Cairo: Cartoonist Ali Farzat’s hand glides over the paper, once more creating the images of defiance he says have helped mobilise Syrians to revolt against President Bashar Al Assad.

Just over 12 months ago, the Syrian was kidnapped, beaten and burned in an attack he blamed on Syrian security police trying to silence him and stop him drawing the caricatures that protesters have waved aloft as they took to the streets.

His hands were smashed and he suffered facial burns, temporary loss of his eyesight and multiple broken bones.

One of Syria’s most famous artists, Farzat earned recognition in the Arab world and beyond for stinging cartoons of Arab leaders such as Libya’s Muammar Gaddafi and Iraq’s Saddam Hussain and finally, Al Assad.

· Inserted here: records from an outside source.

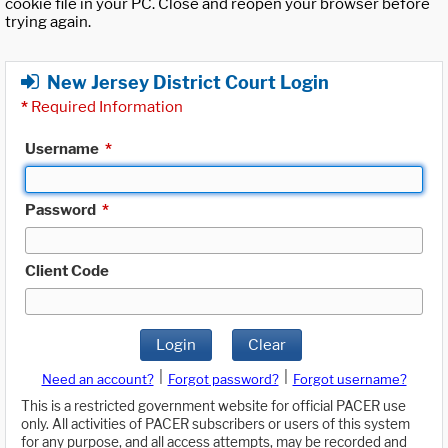
cookie file in your PC. Close and reopen your browser before
trying again.
New Jersey District Court Login
*
Required Information
Username
*
Password
*
Client Code
Login
Clear
|
|
Need an account?
Forgot password?
Forgot username?
This is a restricted government website for official PACER use
only. All activities of PACER subscribers or users of this system
for any purpose, and all access attempts, may be recorded and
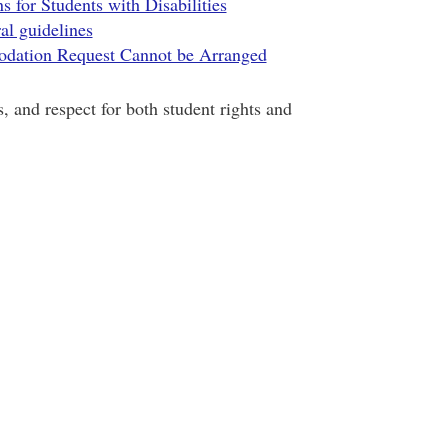
for Students with Disabilities
al guidelines
dation Request Cannot be Arranged
, and respect for both student rights and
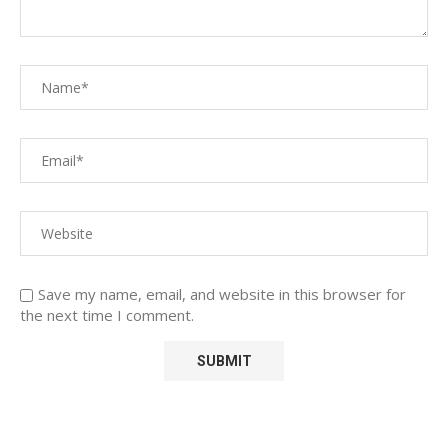
Save my name, email, and website in this browser for
the next time I comment.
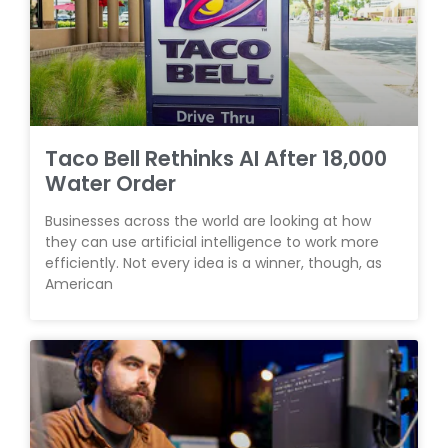
Taco Bell Rethinks AI After 18,000
Water Order
Businesses across the world are looking at how
they can use artificial intelligence to work more
efficiently. Not every idea is a winner, though, as
American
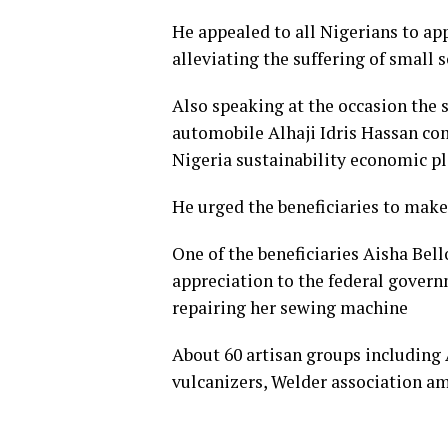
He appealed to all Nigerians to appl
alleviating the suffering of small 
Also speaking at the occasion the 
automobile Alhaji Idris Hassan co
Nigeria sustainability economic p
He urged the beneficiaries to make 
One of the beneficiaries Aisha Bel
appreciation to the federal gover
repairing her sewing machine
About 60 artisan groups including 
vulcanizers, Welder association a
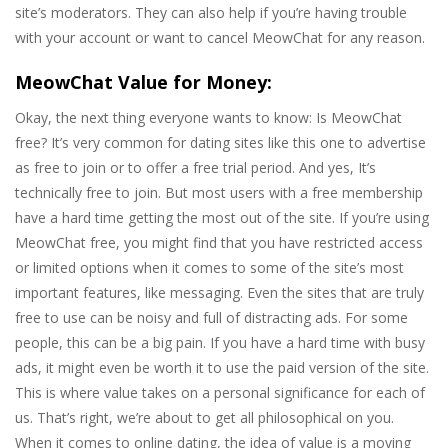
site’s moderators. They can also help if you’re having trouble
with your account or want to cancel MeowChat for any reason.
MeowChat Value for Money:
Okay, the next thing everyone wants to know: Is MeowChat
free? It’s very common for dating sites like this one to advertise
as free to join or to offer a free trial period. And yes, It’s
technically free to join. But most users with a free membership
have a hard time getting the most out of the site. If you’re using
MeowChat free, you might find that you have restricted access
or limited options when it comes to some of the site’s most
important features, like messaging. Even the sites that are truly
free to use can be noisy and full of distracting ads. For some
people, this can be a big pain. If you have a hard time with busy
ads, it might even be worth it to use the paid version of the site.
This is where value takes on a personal significance for each of
us. That’s right, we’re about to get all philosophical on you.
When it comes to online dating, the idea of value is a moving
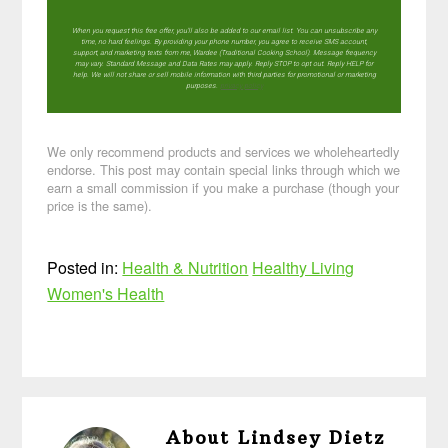
When you request this free offer, you'll also be added to our email list. You can unsubscribe any
time, no hard feelings. By providing your phone number, you agree to receive SMS account,
support, and marketing texts from me, Wardee (Traditional Cooking School). Message frequency
may vary. Standard Message and Data Rates may apply. Reply STOP to opt out. Reply HELP for
help. We will not share or sell mobile information with third parties for promotional or marketing
purposes.
privacy policy
We only recommend products and services we wholeheartedly
endorse. This post may contain special links through which we
earn a small commission if you make a purchase (though your
price is the same).
Posted in:
Health & Nutrition
Healthy Living
Women's Health
About
Lindsey Dietz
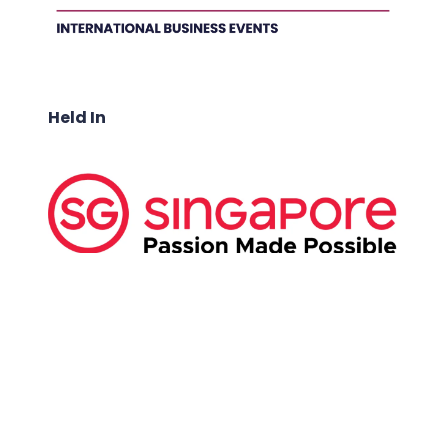
Held In
ABOUT US:
Business Show Media SG Pte Ltd, a company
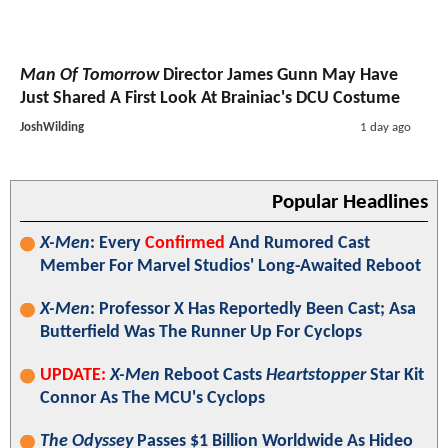
Man Of Tomorrow
Director James Gunn May Have
Just Shared A First Look At Brainiac's DCU Costume
JoshWilding
1 day ago
Popular Headlines
X-Men
: Every
Confirmed
And Rumored Cast
Member For Marvel Studios' Long-Awaited Reboot
X-Men
: Professor X Has Reportedly Been Cast; Asa
Butterfield Was The Runner Up For Cyclops
UPDATE:
X-Men
Reboot Casts
Heartstopper
Star Kit
Connor As The MCU's Cyclops
The Odyssey
Passes $1 Billion Worldwide As Hideo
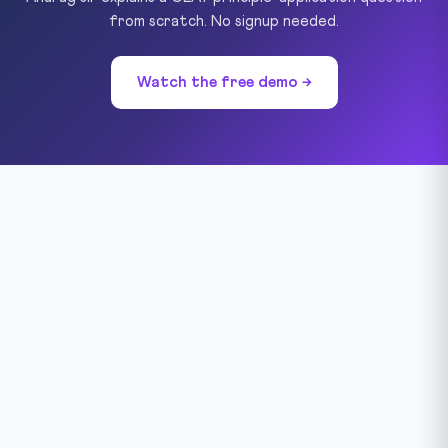
from scratch. No signup needed.
Watch the free demo →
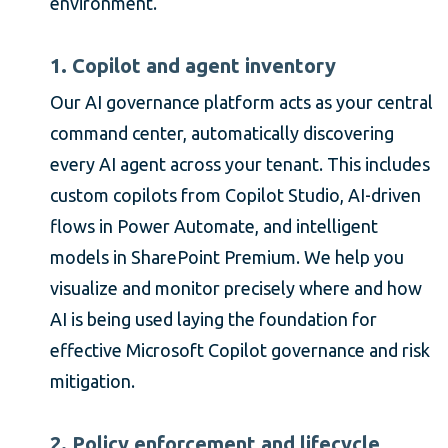
environment.
1. Copilot and agent inventory
Our AI governance platform acts as your central
command center, automatically discovering
every AI agent across your tenant. This includes
custom copilots from Copilot Studio, AI-driven
flows in Power Automate, and intelligent
models in SharePoint Premium. We help you
visualize and monitor precisely where and how
AI is being used laying the foundation for
effective Microsoft Copilot governance and risk
mitigation.
2. Policy enforcement and lifecycle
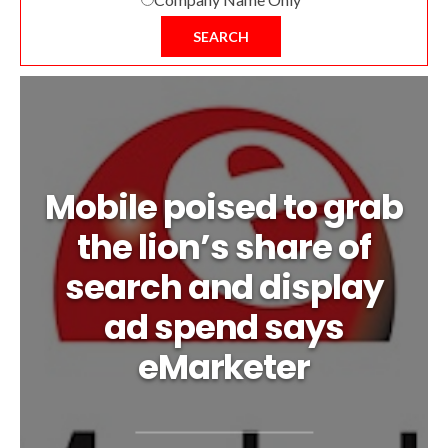
SEARCH
Mobile poised to grab
the lion’s share of
search and display
ad spend says
eMarketer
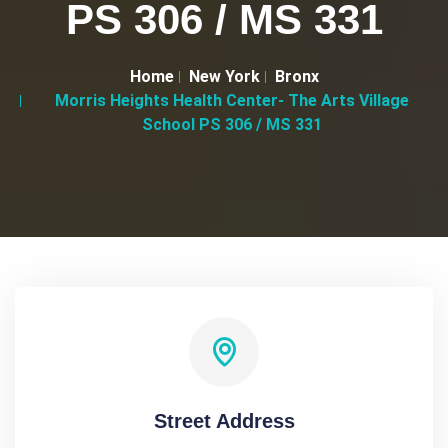
PS 306 / MS 331
Home
New York
Bronx
Morris Heights Health Center- The Arts Village
School PS 306 / MS 331
Street Address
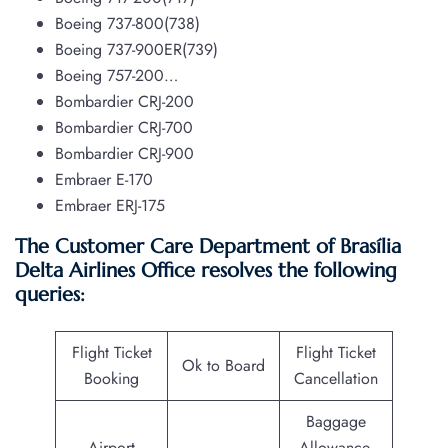
Boeing 737-800(738)
Boeing 737-900ER(739)
Boeing 757-200…
Bombardier CRJ-200
Bombardier CRJ-700
Bombardier CRJ-900
Embraer E-170
Embraer ERJ-175
The Customer Care Department of Brasília
Delta Airlines Office resolves the following
queries:
Flight Ticket
Flight Ticket
Ok to Board
Booking
Cancellation
Baggage
Airport
Allowance,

Farzat, 60, escaped to Kuwait to recuperate. Now in Egypt, which overthrew its own president in an 18 day uprising in 2011, Farzat told Reuters he was determined to continue his work and support those still seeking to topple Al Assad 19 months after they began.

“Everyday the revolution inches a step forward. I am very optimistic. Do you see anyone turning back?” he said, proudly gesturing with his hands to show they were back in action.

“Fear has been defeated in Syria when the people marched 19 months ago against tyranny.

“I began to directly draw people in power, including Al Assad and his government officials, to break the barrier of fear, that chronic fear that Syrians suffered from for 50 years.”

One of his first cartoons portraying Al Assad — long a taboo in Syria — showed the president reluctantly ripping a page off a calendar on Thursday, knowing that Friday would bring another wave of popular protests to the streets of Syria.

In another, Al Assad tries to hitch a lift with Gaddafi, and a third shows Al Assad beside a large armchair, unable to sit down because the springs have broken.

Demonstrators carried banners of his work as new-found expressions of resistance. Farzat, who works for Kuwait’s Al Watan newspaper, has been denied entry into Iraq, Libya, Jordan and Oman because of his work.

TANK SKETCH

Farzat said Al Assad initially tried to get him and other Syrian artists on his side, promising reforms to all, but setting up a system of patronage to win the loyalty of some and exclude those who resisted him.

“On a personal level we found Al Assad contradictory. One day, we would speak and agree on a specific issue. The next day we would find out he had changed his mind,” said Farzat, recalling the day he decided to take on Al Assad in his work.

“Satirising a dictator empowers the masses. It strengthens them and undermines their enemy,” he said.

Sitting on his desk in a building overlooking Tahrir Square, the heart of the uprising in Egypt, Farzat sketches on white paper. A tiny bird emerges, chipping and breaking off the head of an axe that sticks out of a Syrian military fatigues, a symbol of Al Assad’s power.

He quickly draws a tank unable to roll over a flower, blocking the tank from moving forward. These sketches and others will be showcased in his independent magazine Al Domari, meaning the Lamp Lighter, which he plans to relaunch in Egypt.

The magazine, which was founded in 2000 during a brief period of media freedom, was forced to shut down by Al Assad’s government in 2003.

“The magazine’s purpose is gradually remove the darkness that befell our Arab world,” said Farzat.

He hopes to form a symposium with young artists and cartoonists in Egypt to support the art movement that grew out of Egypt’s uprising.

“These cartoons stem from the sorrows of people. They give them courage and determination,” said Farzat.